Take the Lubbock album's multivoiced stories: "The Great Joe Bob," about a high school football star turned luckless stickup man, or the rollicking "Oui (A French Song)," concerning a failed sculptor who goes to work on a factory line ("It weren't art," says the narrator diplomatically, "but it weren't bad"). Salivation, released in 1999, the most recent entry in his recorded catalog, continues in the vein of those skewed perspectives: "Hold on to the Good Book," he advises on the title track, "but don't hold your breath."

Or, for a hit of Allen's more diabolical side, seek out 1983's Bloodlines, an unjustly neglected album that examines the nexus of faith, family and frustrated desires of all sorts. Specifically, have a listen to "Ourland," on which the narrator gives barely restrained vent to his most warped romantic fantasies: "I fancy a knife inside my pants/Bone-handled razor sharp/And we'll run ones that survive the blast/And cut them in the dark."

Like novelist Cormac McCarthy, whose fiction interrogates the bloody history of the American West, Allen's excursions into darker terrain examine the sources of violence, not simply its superficial replication--a primary distinction between faux pop-culture violence and the truly unsettling kind to be found in work like Allen's.

"And [violence] can be so subtle," he says. "I always think it's funny when we get to the point, like now, where it seems like violence is as common a thing as what's on special at the grocery store. It gets to the point where we think of it as neutral, when, of course, it's not that way at all."

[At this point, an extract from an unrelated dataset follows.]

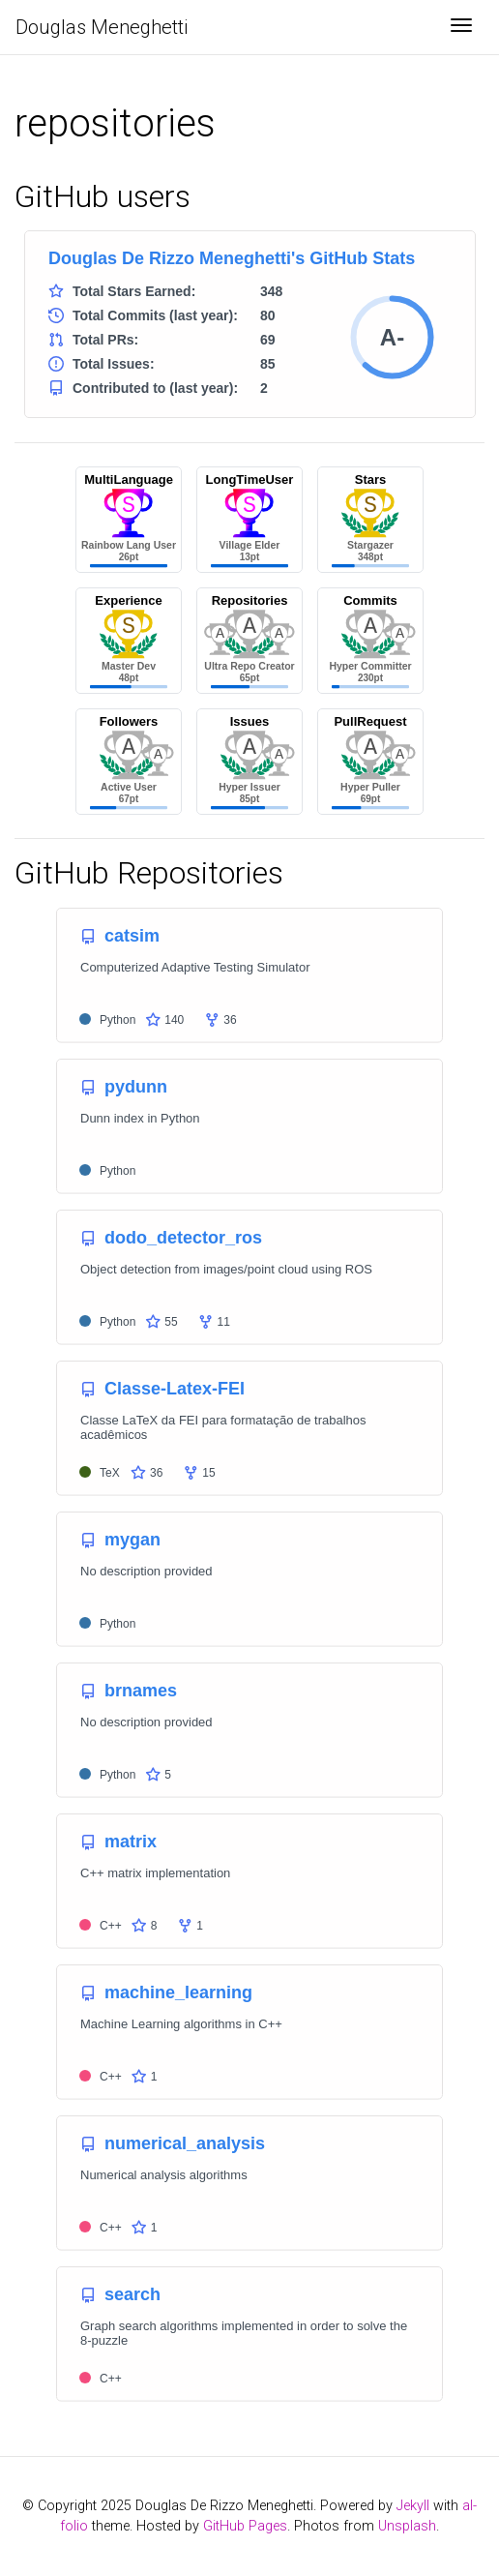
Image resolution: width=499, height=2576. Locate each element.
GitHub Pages (245, 2526)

In the end it's the work that keeps Allen going, of course, and not the critiquing ("I don't think about the state of the art much," he admits at one point; "I'm just trying to keep from drowning in my own"). Nonetheless, he's sometimes called upon to speak to students at art programs; he recently gave a talk in Seattle on his composition methods, for the University of Washington's Public Art program.

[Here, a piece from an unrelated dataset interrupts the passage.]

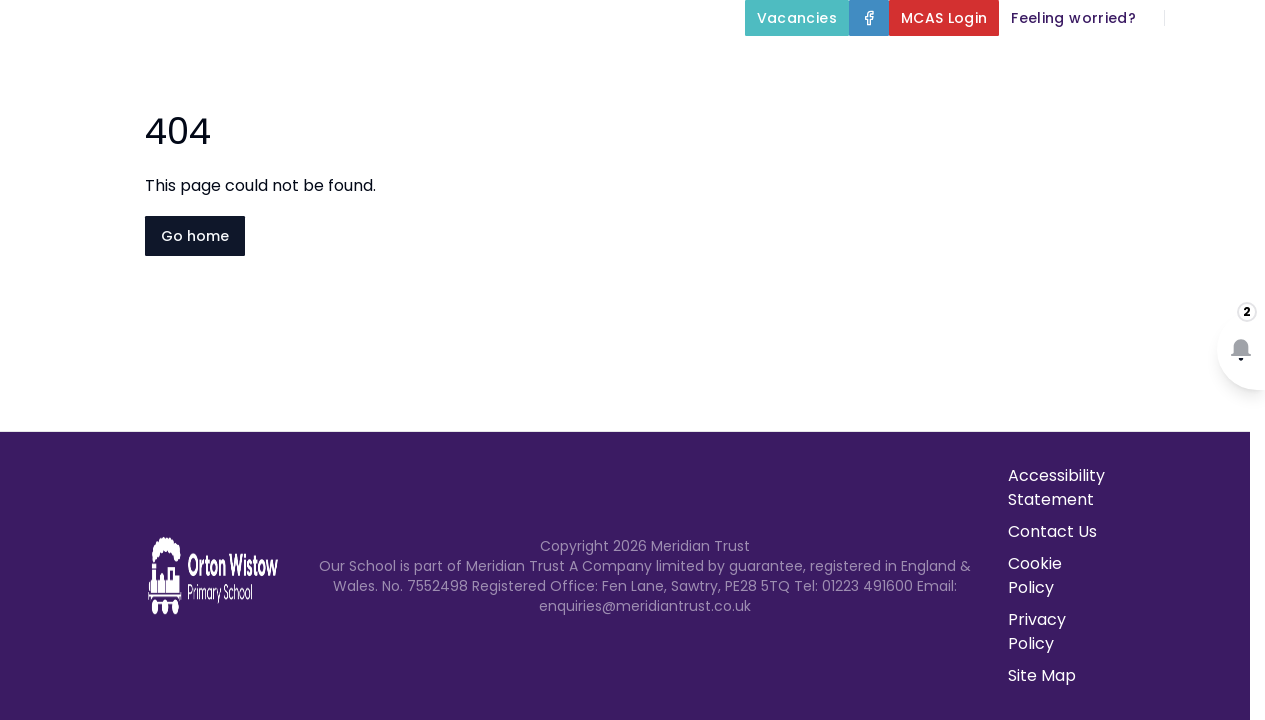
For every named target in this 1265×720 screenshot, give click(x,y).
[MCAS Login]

"With public art, I told them, probably the last thing you need to do is go to art school; what you need to do is go to law school. That's how you're going to find your way through the necessary contracts and so forth. Mostly, though," he continues, "when I talk to students, or anybody, I talk about the process. One of the radio shows I did was a revisitation of Juarez [a 1975 album that began life as accompaniment for a series of illustrations], and in it there's a line about how in America, it's the motion that's holy, not the destination. I think that was maybe true when I wrote it, but I'm not sure it's true anymore. It seems like these days everyone's concerned about where they're going, and not what the trip is. For me, the destination's always an excuse.

"I think, in a way, it has to do with options: A lot of people's options that they have for themselves are so limited. You find that a lot in schools; kids' dreams for themselves are so awfully tiny, compared to what they could be. There's a whole world to roll around in. But I don't know if people want to roll around in the world," he says with a laugh. "First of all, you get stopped at security for hours. Plus, you tend to get dirty. You end up gettin' a little on you.

 

"In a funny kind of way," he concludes, "that's what Dugout is about--the idea that when you make stuff, as opposed to just taking stuff, there are a lot more surprises. No doubt about it: You get to lead a much more interesting life."